Port Fairy – Warrnambool – Peterborough – Port Campbell – Twelve Apostles – Portland
In February 2022 while visiting Mount Gambier I hired Bob Rowe’s Cessna 172 to fly over to Warrnambool to see David and Rita from Red Rock Olives who had rented a cottage in the seaside town of Port Fairy for a summer holiday. As Bob had decided to sell VH-CNY I realised it was possibly the last time I’d get to fly it. I wanted to take David and Rita on a flight down along the Great Ocean Road to experience the awesome natural beauty of the world-famous “Twelve Apostles”. Rising abruptly from the tempestuous Southern Ocean, these limestone stacks are a highlight of the Great Ocean Road. While I’d flown past them in November 2019, David and Rita had only seen them from the ground before so they were excited to experience the aerial view.
Originally I’d planned to land at Port Fairy where there is a grass airstrip but after talking to the local manager and reading OzRunways info about the airstrip I decided not to, as there was a strong south easterly forecast. The airstrip is located adjacent to a line of sandhills and when a south easterly is blowing it comes straight over the sandhills at right angles to the airstrip and can cause severe turbulence on short final. I decided to land at Warrnambool instead and asked David and Rita to meet me there.
Taking off from Mt Gambier I climbed to 2500ft to stay below a 7/8 cloud ceiling at about 3000ft and followed the Princes Highway past Dartmoor and Heywood and soon saw Port Fairy in the distance. Descending to 1500ft I checked out the airstrip and although the surface looked dry and in good order the wind sock was almost horizontal and fully crosswind. Feeling vindicated in my decision I headed to Warrnambool and landed to see David and Rita waiting.

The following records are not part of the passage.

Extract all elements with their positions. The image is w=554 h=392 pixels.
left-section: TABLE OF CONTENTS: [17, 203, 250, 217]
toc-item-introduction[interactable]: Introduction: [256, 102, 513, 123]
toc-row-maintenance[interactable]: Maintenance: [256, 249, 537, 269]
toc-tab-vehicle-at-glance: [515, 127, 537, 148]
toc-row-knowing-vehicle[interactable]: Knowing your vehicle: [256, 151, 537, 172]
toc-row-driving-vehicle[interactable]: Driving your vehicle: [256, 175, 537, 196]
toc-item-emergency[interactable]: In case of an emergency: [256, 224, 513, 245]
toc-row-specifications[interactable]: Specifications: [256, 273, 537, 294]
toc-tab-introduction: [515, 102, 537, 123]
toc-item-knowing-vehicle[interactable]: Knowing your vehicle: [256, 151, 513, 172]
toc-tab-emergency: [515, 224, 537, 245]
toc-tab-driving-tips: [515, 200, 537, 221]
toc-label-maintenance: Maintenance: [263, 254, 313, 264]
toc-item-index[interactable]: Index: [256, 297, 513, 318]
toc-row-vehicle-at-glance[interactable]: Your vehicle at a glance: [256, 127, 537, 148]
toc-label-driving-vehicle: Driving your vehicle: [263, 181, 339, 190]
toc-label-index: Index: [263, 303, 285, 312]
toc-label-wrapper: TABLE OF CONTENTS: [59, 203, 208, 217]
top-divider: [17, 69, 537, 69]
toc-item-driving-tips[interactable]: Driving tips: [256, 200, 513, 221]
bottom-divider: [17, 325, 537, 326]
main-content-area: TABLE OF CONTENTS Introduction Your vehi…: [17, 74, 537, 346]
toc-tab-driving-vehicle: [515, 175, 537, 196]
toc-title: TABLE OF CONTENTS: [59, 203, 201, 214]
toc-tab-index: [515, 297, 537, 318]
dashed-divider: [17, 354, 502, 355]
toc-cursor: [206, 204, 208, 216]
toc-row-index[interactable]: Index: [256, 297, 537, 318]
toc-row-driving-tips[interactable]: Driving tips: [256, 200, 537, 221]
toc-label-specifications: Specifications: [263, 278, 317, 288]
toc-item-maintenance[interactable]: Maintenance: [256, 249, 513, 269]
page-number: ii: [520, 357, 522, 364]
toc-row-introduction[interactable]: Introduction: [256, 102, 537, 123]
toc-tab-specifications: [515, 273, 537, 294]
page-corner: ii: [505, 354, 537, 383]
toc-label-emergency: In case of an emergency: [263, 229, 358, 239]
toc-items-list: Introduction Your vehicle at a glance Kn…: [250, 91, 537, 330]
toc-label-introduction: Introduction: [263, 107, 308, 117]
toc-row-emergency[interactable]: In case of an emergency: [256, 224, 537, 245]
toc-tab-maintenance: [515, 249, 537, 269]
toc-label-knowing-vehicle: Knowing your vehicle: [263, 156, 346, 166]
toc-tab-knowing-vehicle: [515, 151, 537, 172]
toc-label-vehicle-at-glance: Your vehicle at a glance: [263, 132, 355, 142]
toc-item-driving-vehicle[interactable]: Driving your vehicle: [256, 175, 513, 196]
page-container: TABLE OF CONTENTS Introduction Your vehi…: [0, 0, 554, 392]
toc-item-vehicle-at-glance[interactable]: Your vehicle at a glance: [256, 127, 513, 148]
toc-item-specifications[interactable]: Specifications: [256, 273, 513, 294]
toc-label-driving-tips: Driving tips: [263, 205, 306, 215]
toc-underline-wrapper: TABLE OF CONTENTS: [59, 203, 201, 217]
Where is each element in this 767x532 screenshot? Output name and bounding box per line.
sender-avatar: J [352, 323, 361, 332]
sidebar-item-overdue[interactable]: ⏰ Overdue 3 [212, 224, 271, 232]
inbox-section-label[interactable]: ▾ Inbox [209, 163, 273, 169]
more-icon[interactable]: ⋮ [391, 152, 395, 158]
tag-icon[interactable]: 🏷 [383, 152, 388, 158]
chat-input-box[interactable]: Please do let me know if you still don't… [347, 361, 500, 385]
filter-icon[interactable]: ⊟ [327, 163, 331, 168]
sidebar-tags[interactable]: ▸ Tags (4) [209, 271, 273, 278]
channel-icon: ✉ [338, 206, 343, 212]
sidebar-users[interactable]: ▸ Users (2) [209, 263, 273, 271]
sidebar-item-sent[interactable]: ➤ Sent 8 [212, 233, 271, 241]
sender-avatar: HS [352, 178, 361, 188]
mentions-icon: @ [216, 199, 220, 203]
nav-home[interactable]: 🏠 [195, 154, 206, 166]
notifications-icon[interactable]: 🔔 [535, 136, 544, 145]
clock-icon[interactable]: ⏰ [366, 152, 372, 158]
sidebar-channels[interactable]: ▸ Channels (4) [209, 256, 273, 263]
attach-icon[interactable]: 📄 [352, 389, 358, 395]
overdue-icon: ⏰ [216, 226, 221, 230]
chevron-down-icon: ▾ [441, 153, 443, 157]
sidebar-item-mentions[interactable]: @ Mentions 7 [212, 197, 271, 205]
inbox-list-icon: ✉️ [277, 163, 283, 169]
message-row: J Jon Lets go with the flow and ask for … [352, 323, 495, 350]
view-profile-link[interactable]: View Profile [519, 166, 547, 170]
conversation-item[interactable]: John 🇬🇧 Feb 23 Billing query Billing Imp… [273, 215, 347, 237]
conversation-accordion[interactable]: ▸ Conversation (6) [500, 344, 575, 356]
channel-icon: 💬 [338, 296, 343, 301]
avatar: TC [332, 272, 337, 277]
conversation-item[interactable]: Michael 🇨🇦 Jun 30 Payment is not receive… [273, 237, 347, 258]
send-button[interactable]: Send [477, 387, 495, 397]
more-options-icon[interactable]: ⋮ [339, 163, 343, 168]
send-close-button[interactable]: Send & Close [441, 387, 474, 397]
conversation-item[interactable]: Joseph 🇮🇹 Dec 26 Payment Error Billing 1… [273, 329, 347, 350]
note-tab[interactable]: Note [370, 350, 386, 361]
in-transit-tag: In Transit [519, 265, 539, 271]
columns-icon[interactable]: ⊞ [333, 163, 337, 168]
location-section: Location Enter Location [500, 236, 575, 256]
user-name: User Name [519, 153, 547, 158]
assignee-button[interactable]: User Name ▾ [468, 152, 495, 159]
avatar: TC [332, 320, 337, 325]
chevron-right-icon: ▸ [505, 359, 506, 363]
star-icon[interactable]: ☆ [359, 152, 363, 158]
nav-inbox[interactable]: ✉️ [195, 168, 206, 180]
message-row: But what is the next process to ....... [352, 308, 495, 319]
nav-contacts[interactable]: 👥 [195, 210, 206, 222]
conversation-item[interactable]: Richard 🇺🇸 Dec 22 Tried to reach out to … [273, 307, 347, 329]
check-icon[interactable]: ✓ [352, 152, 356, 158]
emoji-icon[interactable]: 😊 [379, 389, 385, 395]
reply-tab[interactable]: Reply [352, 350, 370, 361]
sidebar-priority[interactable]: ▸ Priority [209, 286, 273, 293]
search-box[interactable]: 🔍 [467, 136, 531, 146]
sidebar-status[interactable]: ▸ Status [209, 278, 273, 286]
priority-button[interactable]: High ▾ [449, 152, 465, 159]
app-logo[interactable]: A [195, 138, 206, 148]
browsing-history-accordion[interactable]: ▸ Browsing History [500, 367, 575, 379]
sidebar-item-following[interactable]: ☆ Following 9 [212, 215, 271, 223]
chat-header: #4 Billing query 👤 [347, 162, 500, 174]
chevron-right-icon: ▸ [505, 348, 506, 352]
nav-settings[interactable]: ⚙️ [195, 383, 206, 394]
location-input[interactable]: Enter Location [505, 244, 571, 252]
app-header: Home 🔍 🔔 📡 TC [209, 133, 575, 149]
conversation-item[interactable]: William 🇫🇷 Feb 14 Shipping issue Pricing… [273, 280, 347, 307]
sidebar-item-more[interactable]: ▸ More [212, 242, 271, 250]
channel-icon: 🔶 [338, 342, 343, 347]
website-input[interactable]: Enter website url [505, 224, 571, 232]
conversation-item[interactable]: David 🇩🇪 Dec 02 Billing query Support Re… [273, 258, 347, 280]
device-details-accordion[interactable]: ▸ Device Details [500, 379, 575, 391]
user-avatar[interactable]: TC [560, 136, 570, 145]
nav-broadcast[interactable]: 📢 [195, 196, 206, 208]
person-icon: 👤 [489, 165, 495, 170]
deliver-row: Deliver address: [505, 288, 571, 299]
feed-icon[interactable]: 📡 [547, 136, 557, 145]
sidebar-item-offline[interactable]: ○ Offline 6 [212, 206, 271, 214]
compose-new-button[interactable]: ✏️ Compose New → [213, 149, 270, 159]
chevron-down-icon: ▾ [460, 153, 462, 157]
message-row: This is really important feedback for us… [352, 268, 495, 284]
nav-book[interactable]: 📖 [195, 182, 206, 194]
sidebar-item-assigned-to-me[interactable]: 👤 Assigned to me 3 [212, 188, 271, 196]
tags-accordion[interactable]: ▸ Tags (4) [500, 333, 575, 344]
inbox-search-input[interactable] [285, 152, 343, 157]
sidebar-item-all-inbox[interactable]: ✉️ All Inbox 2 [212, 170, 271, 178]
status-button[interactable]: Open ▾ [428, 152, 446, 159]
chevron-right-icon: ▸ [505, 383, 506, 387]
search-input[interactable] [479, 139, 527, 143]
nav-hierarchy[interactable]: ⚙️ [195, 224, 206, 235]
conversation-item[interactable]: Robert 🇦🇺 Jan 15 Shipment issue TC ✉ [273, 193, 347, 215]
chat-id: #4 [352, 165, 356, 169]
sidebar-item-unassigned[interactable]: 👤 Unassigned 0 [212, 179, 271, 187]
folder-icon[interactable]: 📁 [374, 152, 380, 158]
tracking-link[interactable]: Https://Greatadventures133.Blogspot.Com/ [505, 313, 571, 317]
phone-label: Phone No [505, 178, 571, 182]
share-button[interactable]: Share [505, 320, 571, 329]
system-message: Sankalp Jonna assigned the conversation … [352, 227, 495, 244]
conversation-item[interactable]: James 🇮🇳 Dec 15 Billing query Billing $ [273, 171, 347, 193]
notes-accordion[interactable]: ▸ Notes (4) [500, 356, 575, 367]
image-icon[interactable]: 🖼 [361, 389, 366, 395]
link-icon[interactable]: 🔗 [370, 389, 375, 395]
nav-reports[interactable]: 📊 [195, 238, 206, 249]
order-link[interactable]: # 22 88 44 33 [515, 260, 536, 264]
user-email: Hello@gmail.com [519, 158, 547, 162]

The Warrnambool airport is 5 minutes drive from Koroit, Victoria’s Irish heritage village.
We headed to Noodledoof microbrewery in the Koroit main street for lunch. This brewery/restaurant was opened a couple of years ago and has a great feel to it and a great menu. Avoiding imbibing in the brews over lunch, we bought a few cans on the way out to enjoy in the evening.
Back at the airport the three of us climbed in and took off to the south east, passing over the city of Warrnambool and heading to the coast. Soon we were over Peterborough and its large sealed runway. This is where the picturesque coastline began.

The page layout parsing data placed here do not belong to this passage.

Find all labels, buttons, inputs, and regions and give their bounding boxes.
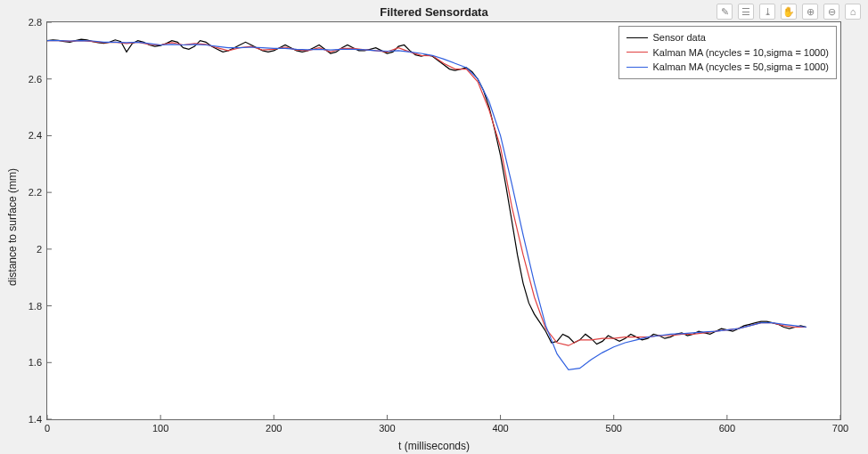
x-tick-label: 500 (606, 423, 622, 434)
x-tick-label: 700 (832, 423, 848, 434)
y-tick-label: 2.2 (29, 187, 42, 198)
y-tick-label: 2.4 (29, 130, 42, 141)
x-tick-label: 0 (45, 423, 50, 434)
legend-label: Sensor data (653, 30, 706, 45)
legend-label: Kalman MA (ncycles = 50,sigma = 1000) (653, 60, 829, 75)
line-plot (47, 22, 840, 419)
legend-swatch (626, 52, 648, 53)
y-tick-label: 1.4 (29, 414, 42, 425)
legend-entry: Kalman MA (ncycles = 50,sigma = 1000) (626, 60, 829, 75)
series-line (47, 39, 807, 345)
x-axis-label: t (milliseconds) (0, 440, 868, 452)
figure-window: ✎ ☰ ⤓ ✋ ⊕ ⊖ ⌂ Filtered Sensordata distan… (0, 0, 868, 454)
series-line (47, 41, 807, 346)
legend-swatch (626, 67, 648, 68)
x-tick-label: 100 (152, 423, 168, 434)
x-tick-label: 300 (379, 423, 395, 434)
plot-axes: Sensor data Kalman MA (ncycles = 10,sigm… (46, 21, 841, 420)
y-tick-label: 1.6 (29, 357, 42, 368)
chart-title: Filtered Sensordata (0, 5, 868, 19)
y-axis-label: distance to surface (mm) (5, 0, 20, 454)
legend[interactable]: Sensor data Kalman MA (ncycles = 10,sigm… (618, 26, 837, 79)
legend-entry: Kalman MA (ncycles = 10,sigma = 1000) (626, 45, 829, 61)
x-tick-label: 200 (266, 423, 282, 434)
series-line (47, 41, 807, 370)
legend-label: Kalman MA (ncycles = 10,sigma = 1000) (653, 45, 829, 61)
y-tick-label: 2.6 (29, 74, 42, 85)
y-tick-label: 2.8 (29, 17, 42, 28)
y-tick-label: 1.8 (29, 301, 42, 312)
x-tick-label: 600 (719, 423, 735, 434)
legend-entry: Sensor data (626, 30, 829, 45)
y-tick-label: 2 (37, 244, 42, 255)
x-tick-label: 400 (492, 423, 508, 434)
legend-swatch (626, 37, 648, 38)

As we headed further east we had amazing views of the cliffs and multiple little bays, inlets and limestone outcrops.
And soon we were approaching Port Campbell, a signal that the Twelve Apostles were up next.
A few miles further on we spotted the visitors’ centre that allowed us to locate the “Twelve Apostles”. These limestone formations jut out of the sea impressively and have become a major tourist drawcard, with many thousands of visitors making the trek from Melbourne along the coast to this point.
The effect of the pounding waves is having its effect on the outcrops. We decided that although they still look impressive from 3000 ft that they probably look more imposing from the top of the cliffs. And yes, there are only 7 of the 12 apostles left.
We headed on further east for a bit, spotting the Otway Ranges in the distance and the coastline as it curved towards Cape Otway.
Turning 180 degrees we headed back at 2000ft for a slightly lower pass by the Apostles and on past Warrnambool to Port Fairy.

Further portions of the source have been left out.